Building Boxes & When Orders Go Wrong

It must be spring, because at this time of year hope springs eternal

Bee Boxes To The Ceiling

Bee Boxes To The Ceiling

in a beekeeper’s heart.  The bees will make it though the spring and emerge into summer ready to be split into to more hives. I hope to add at least 30 new hives to the apiary this year (40 is my goal, but we’ll see what happens).  This means I need more boxes, frames, bottom screens, tops, and collars.

Just prior to last year’s harvest, I had every piece of constructed woodenware I own working on the hives.  Time to build the last 30 boxes and 300 frames I had in storage, and place a new order.

The living room turned into a tower of boxes and frames as the staple gun pounded away to the beat of Johnny Winters and Cachao.  I do like a fast beat when doing this.  It keeps the pace up.  Next round I should do something constructive like listen to my Spanish language tapes.

William Kitten checks out the bee box assembly line

one of our quality control experts

Brookfield Farm Living Room As Frame Assembly Location

Small Room Lots of Frames

I had just gotten the last frames assembled when the freight company pulled up to drop off the 180 boxes, new frames, and wax.  Needless to say, the weather imps decided that this was the moment to open the sky to a downpour that would last well into the evening.  There are no images of this, as I simply wanted to get the woodenware off the pallets and out of the rain as soon as I could.

As we all know, haste has its downside.  As I pulled the wrapping off the pallets, I looked at the new boxes and muttered “not the best ‘commercial’ boxes I’ve seen.”  I had gone with a new company, Mann Lake, because they had an excellent shipping deal.  Bad idea.  I had ordered over $1,500 of commercial boxes. What I had was 180 “budget” boxes, with knots in all the sides.

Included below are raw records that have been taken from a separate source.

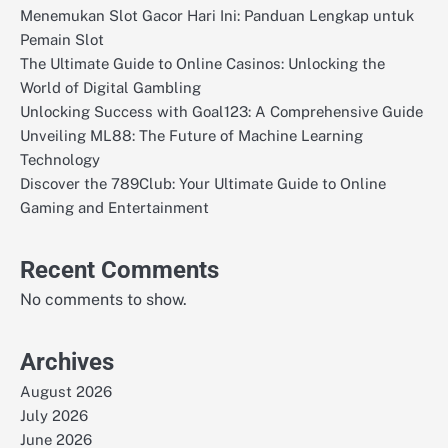
Menemukan Slot Gacor Hari Ini: Panduan Lengkap untuk
Pemain Slot
The Ultimate Guide to Online Casinos: Unlocking the
World of Digital Gambling
Unlocking Success with Goal123: A Comprehensive Guide
Unveiling ML88: The Future of Machine Learning
Technology
Discover the 789Club: Your Ultimate Guide to Online
Gaming and Entertainment
Recent Comments
No comments to show.
Archives
August 2026
July 2026
June 2026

In many places “budget” boxes work fine.  Not in my area.  It is wet here: it starts raining in November and does not stop until the end of February.  Knots in wood crack here, no matter what you do to them.  Neither three layers of paint nor dipping them in wax will stop the cracks.

Sadly, I’m stuck.  Mann Lake said: wrap them up and send them back.  Humm, that’s 2 pallets of 720 pieces of wood.  Then one needs to get the huge tube of shrink-wrap to wrap them.  So about 2 days of work to return something, at a time that I’m already swamped with work.  We finally agreed that Mann Lake would credit me back some of my purchase price.

The lesson learned?  When placing a phone order I’ll be getting the sales person to email me a written confirmation.  She didn’t seem to want to, bet she will in the future.

Now I’m off to assemble these boxes and frames – where did I put that CD of The Texas Tornadoes?

That’s the news from Brookfield Farm Bees and Honey, in Maple Falls, Washington.